For instance, I completely understand the need for infants and toddlers to learn how to self-placate in a familiar environment; however, it is important to remember that these tiny human beings have only been recently introduced to this difficult and terrifying world, and they should be justifiably coddled from time to time. Of course I want my baby daughter to grow into a healthy and independent young woman, which I am confident she will – yet at the same time I understand that, from time to time, she needs the love and cuddles of her affectionate mommy and daddy.
For me, the only solace I gain from working late shifts at the shop is the knowledge that (when I get home) my baby daughter “might” have thrown her little Dora pillow and blanket into our bed and settled in between the warm, comforting spaces that my wife and I typically occupy in our bed. On nights such as this, I relish the opportunity to climb into my bed to cuddle with my little Ava Skye Walker – she would likely have one hand on my face, and another on my wife. For some reason, she feels a need to be in constant physical contact with each of us, at all times whenever possible.
Regardless of the situation, I understand from these brief 26 months with my baby that time passes faster than any of us could possibly imagine. Two years passes in the blink of an eye, and I am painfully aware of the fact that my tiny human being will be cruising off to college and shunning her own parents before I can even process what is happening – she could only fit on my forearm for a brief couple of weeks, and her time as a babbling baby passed all too quickly. She is now running, jumping, climbing and talking virtually nonstop, while taking in the world around her and developing at an incredible rate – any time I can sneak in for extra cuddles is time well spent, without argument.
Any time spent with my little girl is indescribably precious, and I’ll take it wherever I can get it. Additionally, I am confident that my child is no doubt learning independence and self-confidence in all other aspects of her daily life (between school, family visits, our home life and literally every adventure we ever embark upon when we dare venture into public with a toddler). I have literally zero fear that the precious time spent cuddling with my baby is going to cause her to be more co-dependent or to have any potential issues living as a capable adult in the future. Quite the contrary, our bond is even stronger and she knows without doubt that her daddy will be there for her, no matter what – this provides the necessary foundation for her to become empowered and self-confident in the long run.

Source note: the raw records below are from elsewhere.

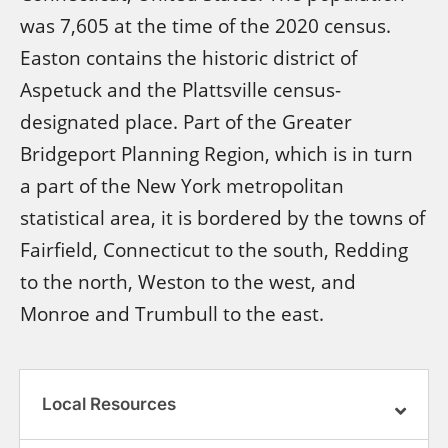
was 7,605 at the time of the 2020 census.
Easton contains the historic district of
Aspetuck and the Plattsville census-
designated place. Part of the Greater
Bridgeport Planning Region, which is in turn
a part of the New York metropolitan
statistical area, it is bordered by the towns of
Fairfield, Connecticut to the south, Redding
to the north, Weston to the west, and
Monroe and Trumbull to the east.
Local Resources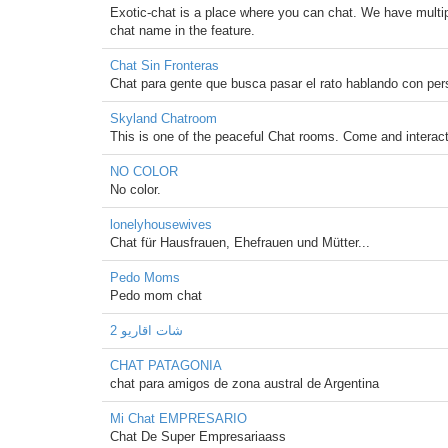
Exotic-chat is a place where you can chat. We have multip
chat name in the feature.
Chat Sin Fronteras
Chat para gente que busca pasar el rato hablando con per
Skyland Chatroom
This is one of the peaceful Chat rooms. Come and interact
NO COLOR
No color.
lonelyhousewives
Chat für Hausfrauen, Ehefrauen und Mütter...
Pedo Moms
Pedo mom chat
شات اقاريو 2
CHAT PATAGONIA
chat para amigos de zona austral de Argentina
Mi Chat EMPRESARIO
Chat De Super Empresariaass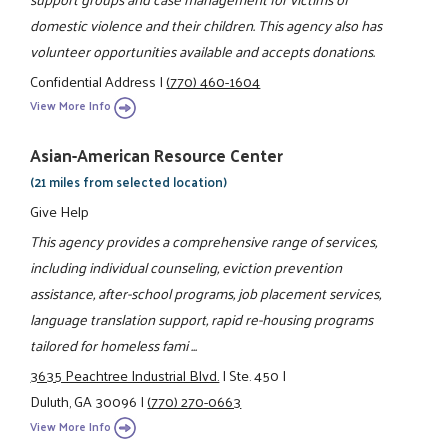
domestic violence and their children. This agency also has
volunteer opportunities available and accepts donations.
Confidential Address
|
(770) 460-1604
View More Info
Asian-American Resource Center
(21 miles from selected location)
Give Help
This agency provides a comprehensive range of services,
including individual counseling, eviction prevention
assistance, after-school programs, job placement services,
language translation support, rapid re-housing programs
tailored for homeless fami ...
3635 Peachtree Industrial Blvd.
|
Ste. 450
|
Duluth, GA 30096
|
(770) 270-0663
View More Info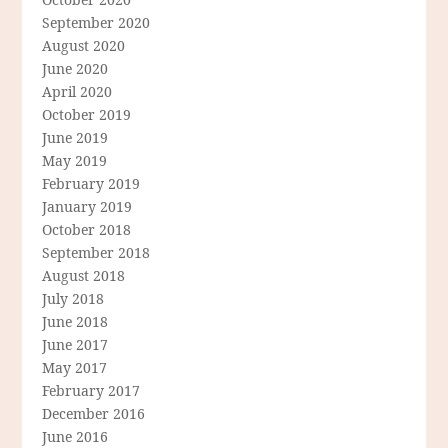
September 2020
August 2020
June 2020
April 2020
October 2019
June 2019
May 2019
February 2019
January 2019
October 2018
September 2018
August 2018
July 2018
June 2018
June 2017
May 2017
February 2017
December 2016
June 2016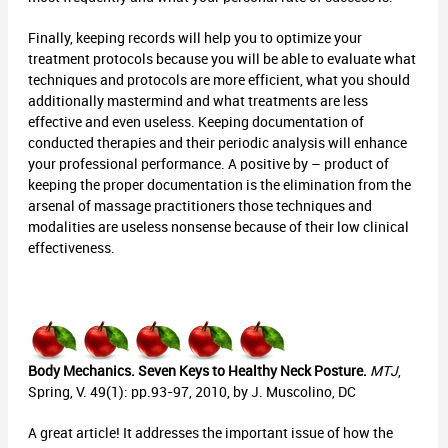
Finally, keeping records will help you to optimize your
treatment protocols because you will be able to evaluate what
techniques and protocols are more efficient, what you should
additionally mastermind and what treatments are less
effective and even useless. Keeping documentation of
conducted therapies and their periodic analysis will enhance
your professional performance. A positive by – product of
keeping the proper documentation is the elimination from the
arsenal of massage practitioners those techniques and
modalities are useless nonsense because of their low clinical
effectiveness.
Body Mechanics. Seven Keys to Healthy Neck Posture.
MTJ
,
Spring, V. 49(1): pp.93-97, 2010, by J. Muscolino, DC
A great article! It addresses the important issue of how the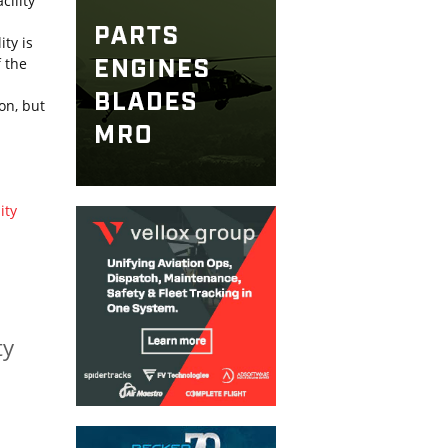
cility
ty is
f the
on, but
ity
ty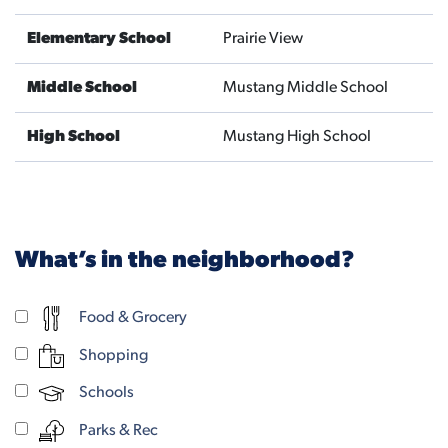
Elementary School
Prairie View
Middle School
Mustang Middle School
High School
Mustang High School
What’s in the neighborhood?
Food & Grocery
Shopping
Schools
Parks & Rec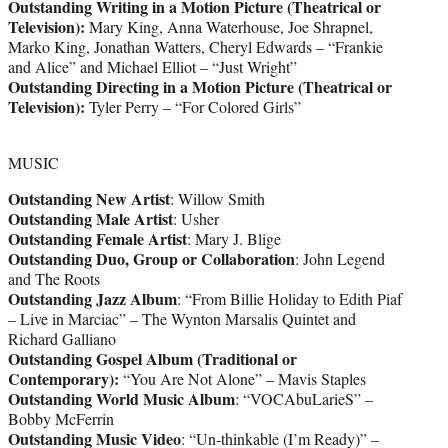
Outstanding Writing in a Motion Picture (Theatrical or
Television):
Mary King, Anna Waterhouse, Joe Shrapnel,
Marko King, Jonathan Watters, Cheryl Edwards – “Frankie
and Alice” and Michael Elliot – “Just Wright”
Outstanding Directing in a Motion Picture (Theatrical or
Television):
Tyler Perry – “For Colored Girls”
MUSIC
Outstanding New Artist
: Willow Smith
Outstanding Male Artist
: Usher
Outstanding Female Artist
: Mary J. Blige
Outstanding Duo, Group or Collaboration
: John Legend
and The Roots
Outstanding Jazz Album
: “From Billie Holiday to Edith Piaf
– Live in Marciac” – The Wynton Marsalis Quintet and
Richard Galliano
Outstanding Gospel Album (Traditional or
Contemporary):
“You Are Not Alone” – Mavis Staples
Outstanding World Music Album
: “VOCAbuLarieS” –
Bobby McFerrin
Outstanding Music Video
: “Un-thinkable (I’m Ready)” –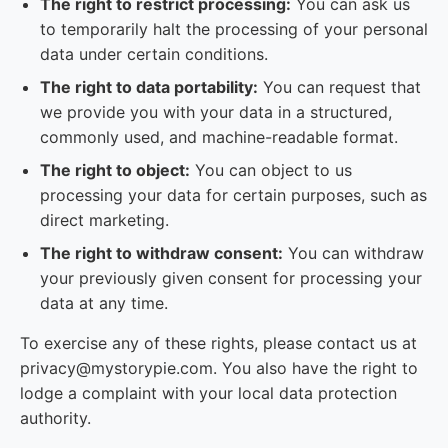
The right to restrict processing:
You can ask us
to temporarily halt the processing of your personal
data under certain conditions.
The right to data portability:
You can request that
we provide you with your data in a structured,
commonly used, and machine-readable format.
The right to object:
You can object to us
processing your data for certain purposes, such as
direct marketing.
The right to withdraw consent:
You can withdraw
your previously given consent for processing your
data at any time.
To exercise any of these rights, please contact us at
privacy@mystorypie.com. You also have the right to
lodge a complaint with your local data protection
authority.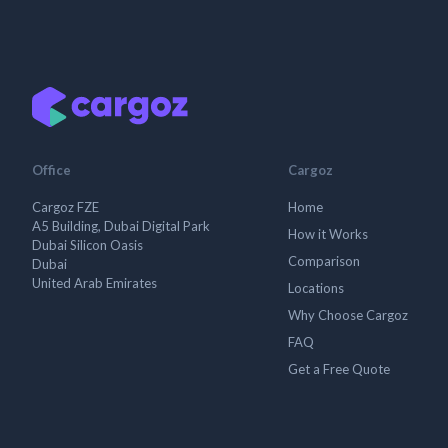
Office
Cargoz
Cargoz FZE
Home
A5 Building, Dubai Digital Park
How it Works
Dubai Silicon Oasis
Comparison
Dubai
United Arab Emirates
Locations
Why Choose Cargoz
FAQ
Get a Free Quote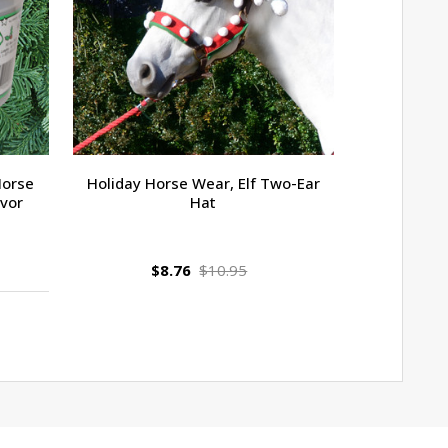
Horse
Holiday Horse Wear, Elf Two-Ear
Jolly Stall
avor
Hat
$8.76
$10.95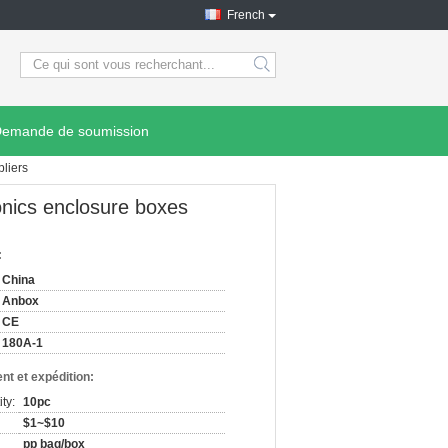
French
search
emande de soumission
liers
nics enclosure boxes
:
China
Anbox
CE
180A-1
nt et expédition:
ty:
10pc
$1~$10
pp bag/box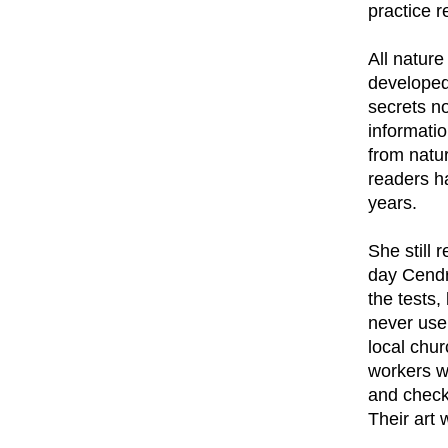
practice r
All natur
developed
secrets n
informati
from natu
readers h
years.
She still
day Cendr
the tests,
never use
local chu
workers w
and checki
Their art 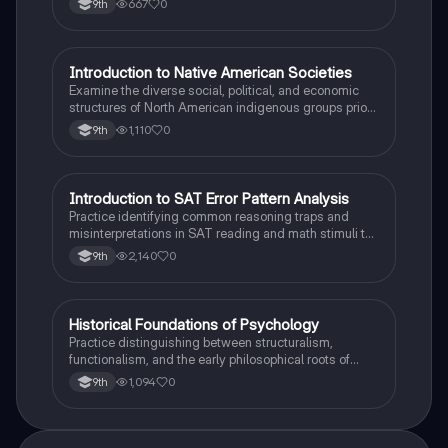
667
0
9th
I
Introduction to Native American Societies
AP US History
Examine the diverse social, political, and economic
structures of North American indigenous groups prior
to European contact.
1,110
0
9th
I
Introduction to SAT Error Pattern Analysis
SAT®
Practice identifying common reasoning traps and
misinterpretations in SAT reading and math stimuli to
understand why distractors are plausible.
2,140
0
9th
H
Historical Foundations of Psychology
AP Psychology
Practice distinguishing between structuralism,
functionalism, and the early philosophical roots of
psychological science.
1,094
0
9th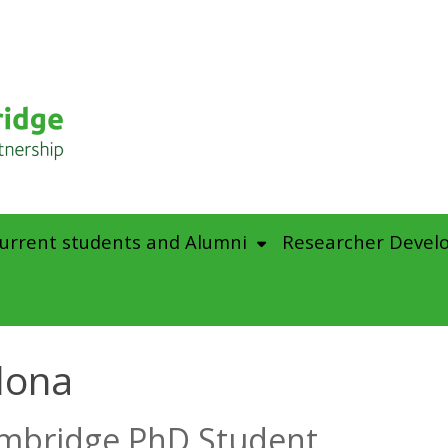
urrent students and Alumni
Researcher Devel
dona
mbridge PhD Student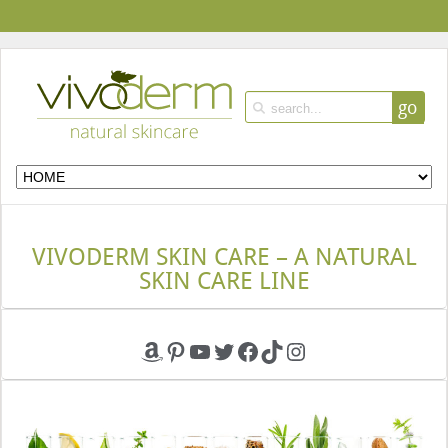
go
VIVODERM SKIN CARE – A NATURAL
SKIN CARE LINE
Amazon
Pinterest
YouTube
Twitter
Facebook
TikTok
Instagram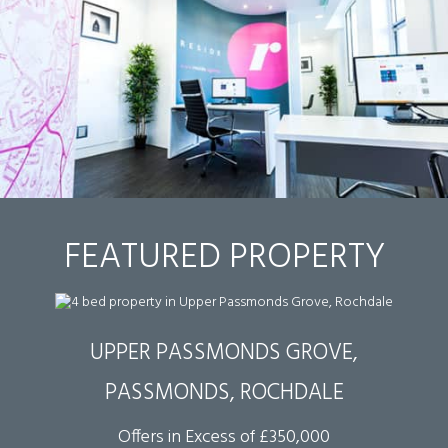
FEATURED PROPERTY
UPPER PASSMONDS GROVE,
PASSMONDS, ROCHDALE
Offers in Excess of £350,000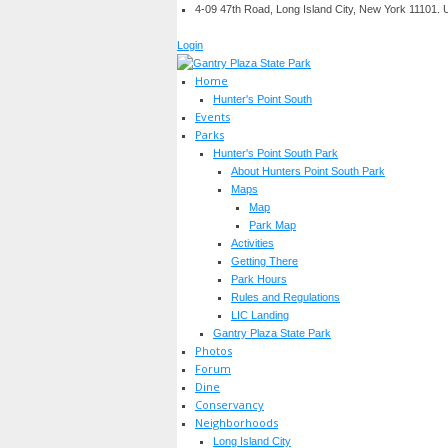
4-09 47th Road, Long Island City, New York 11101.
Login
Home
Hunter's Point South
Events
Parks
Hunter's Point South Park
About Hunters Point South Park
Maps
Map
Park Map
Activities
Getting There
Park Hours
Rules and Regulations
LIC Landing
Gantry Plaza State Park
Photos
Forum
Dine
Conservancy
Neighborhoods
Long Island City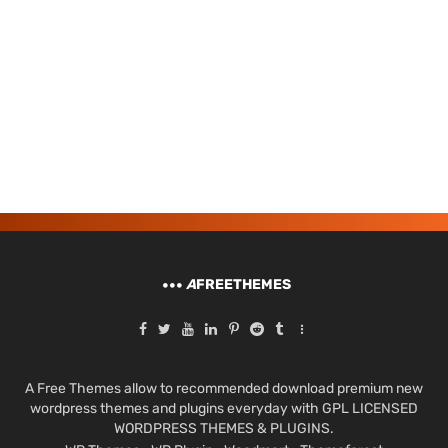
A
FREETHEMES
A Free Themes allow to recommended download premium new
wordpress themes and plugins everyday with GPL LICENSED
WORDPRESS THEMES & PLUGINS.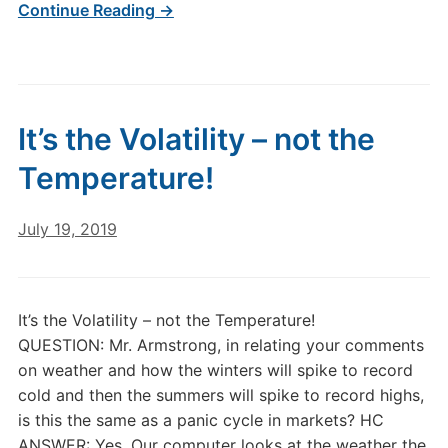
Continue Reading →
It’s the Volatility – not the
Temperature!
July 19, 2019
It’s the Volatility – not the Temperature!
QUESTION: Mr. Armstrong, in relating your comments
on weather and how the winters will spike to record
cold and then the summers will spike to record highs,
is this the same as a panic cycle in markets? HC
ANSWER: Yes. Our computer looks at the weather the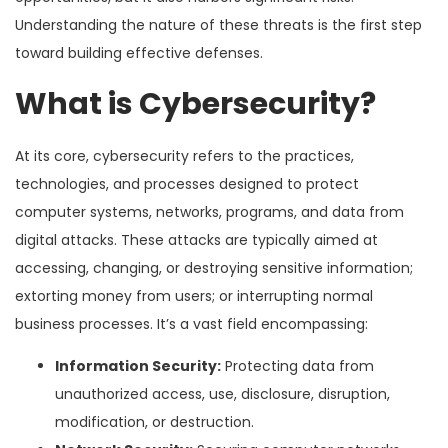
Understanding the nature of these threats is the first step
toward building effective defenses.
What is Cybersecurity?
At its core, cybersecurity refers to the practices,
technologies, and processes designed to protect
computer systems, networks, programs, and data from
digital attacks. These attacks are typically aimed at
accessing, changing, or destroying sensitive information;
extorting money from users; or interrupting normal
business processes. It’s a vast field encompassing:
Information Security:
Protecting data from
unauthorized access, use, disclosure, disruption,
modification, or destruction.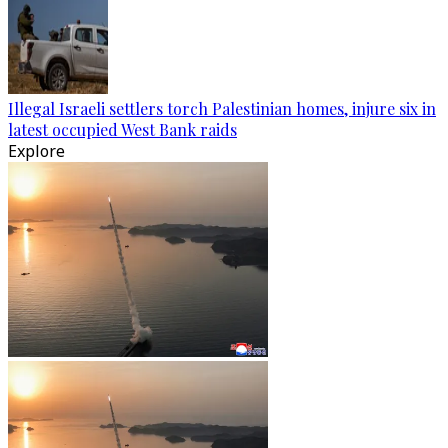
Illegal Israeli settlers torch Palestinian homes, injure six in
latest occupied West Bank raids
Explore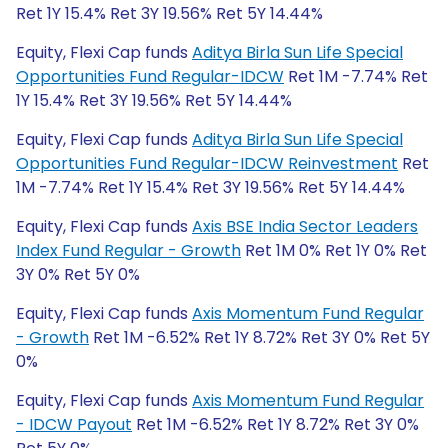
Ret 1Y 15.4% Ret 3Y 19.56% Ret 5Y 14.44%
Equity, Flexi Cap funds
Aditya Birla Sun Life Special
Opportunities Fund Regular-IDCW
Ret 1M -7.74% Ret
1Y 15.4% Ret 3Y 19.56% Ret 5Y 14.44%
Equity, Flexi Cap funds
Aditya Birla Sun Life Special
Opportunities Fund Regular-IDCW Reinvestment
Ret
1M -7.74% Ret 1Y 15.4% Ret 3Y 19.56% Ret 5Y 14.44%
Equity, Flexi Cap funds
Axis BSE India Sector Leaders
Index Fund Regular - Growth
Ret 1M 0% Ret 1Y 0% Ret
3Y 0% Ret 5Y 0%
Equity, Flexi Cap funds
Axis Momentum Fund Regular
- Growth
Ret 1M -6.52% Ret 1Y 8.72% Ret 3Y 0% Ret 5Y
0%
Equity, Flexi Cap funds
Axis Momentum Fund Regular
- IDCW Payout
Ret 1M -6.52% Ret 1Y 8.72% Ret 3Y 0%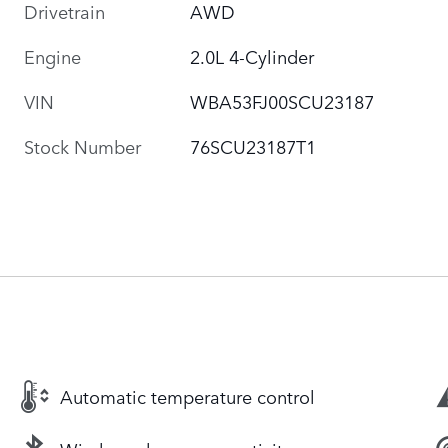
Drivetrain
AWD
Engine
2.0L 4-Cylinder
VIN
WBA53FJ00SCU23187
Stock Number
76SCU23187T1
Automatic temperature control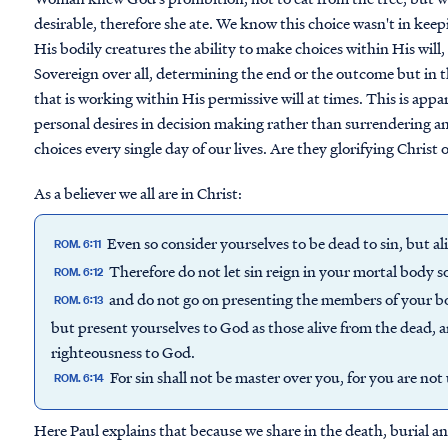
desirable, therefore she ate. We know this choice wasn't in kee
His bodily creatures the ability to make choices within His will, 
Sovereign over all, determining the end or the outcome but in 
that is working within His permissive will at times. This is app
personal desires in decision making rather than surrendering and
choices every single day of our lives. Are they glorifying Christ 
As a believer we all are in Christ:
Even so consider yourselves to be dead to sin, but ali
ROM. 6:11
Therefore do not let sin reign in your mortal body so
ROM. 6:12
and do not go on presenting the members of your bo
ROM. 6:13
but present yourselves to God as those alive from the dead,
righteousness to God.
For sin shall not be master over you, for you are no
ROM. 6:14
Here Paul explains that because we share in the death, burial an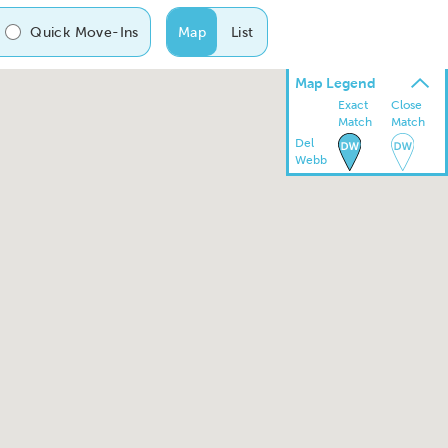
Quick Move-Ins
Map
List
Map Legend
Exact
Close
Match
Match
Del
Webb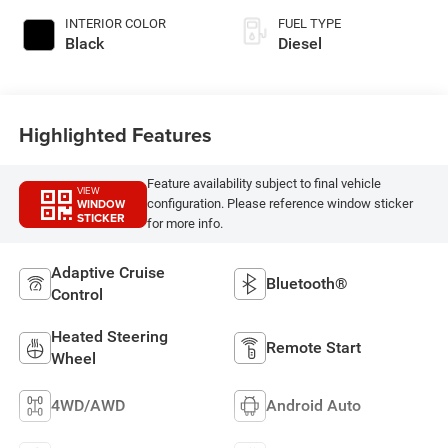
INTERIOR COLOR
FUEL TYPE
Black
Diesel
Highlighted Features
Feature availability subject to final vehicle
VIEW
WINDOW
configuration. Please reference window sticker
STICKER
for more info.
Adaptive Cruise
Bluetooth®
Control
Heated Steering
Remote Start
Wheel
4WD/AWD
Android Auto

When Ava is ready for her big girl bed, she “jumps ship” by tossing her pillow, blanket and cuddly-stuffed-animal-of-the-night over my wife and back into her own bed (located right next to our’s). She does not necessarily need to sleep in our bed all night, but from time to time she requires the reassurance which comes from being nestled in between her adoring and loving parents. Below is a slideshow showcasing a number of times my baby has cuddled next to her daddy for any number of reasons (scary dream, sudden onset of loneliness, monsters under the bed, simple reassurance that her parents are still alive and well, etc). Peruse and view at your leisure – Ava Skye Walker is my life and these photos represent precious moments which I will never get back… Before I know it, she will be applying to colleges and bringing home tattooed / pierced man-boys who I will inevitably disapprove of… I will never regret the time she spent in my bed, cuddling and holding my child (who happens to be the love of my life). She will grow up soon enough, and those nights when she feels the need to sleep next to me will be treasured forever, never taking away from the woman she will eventually become.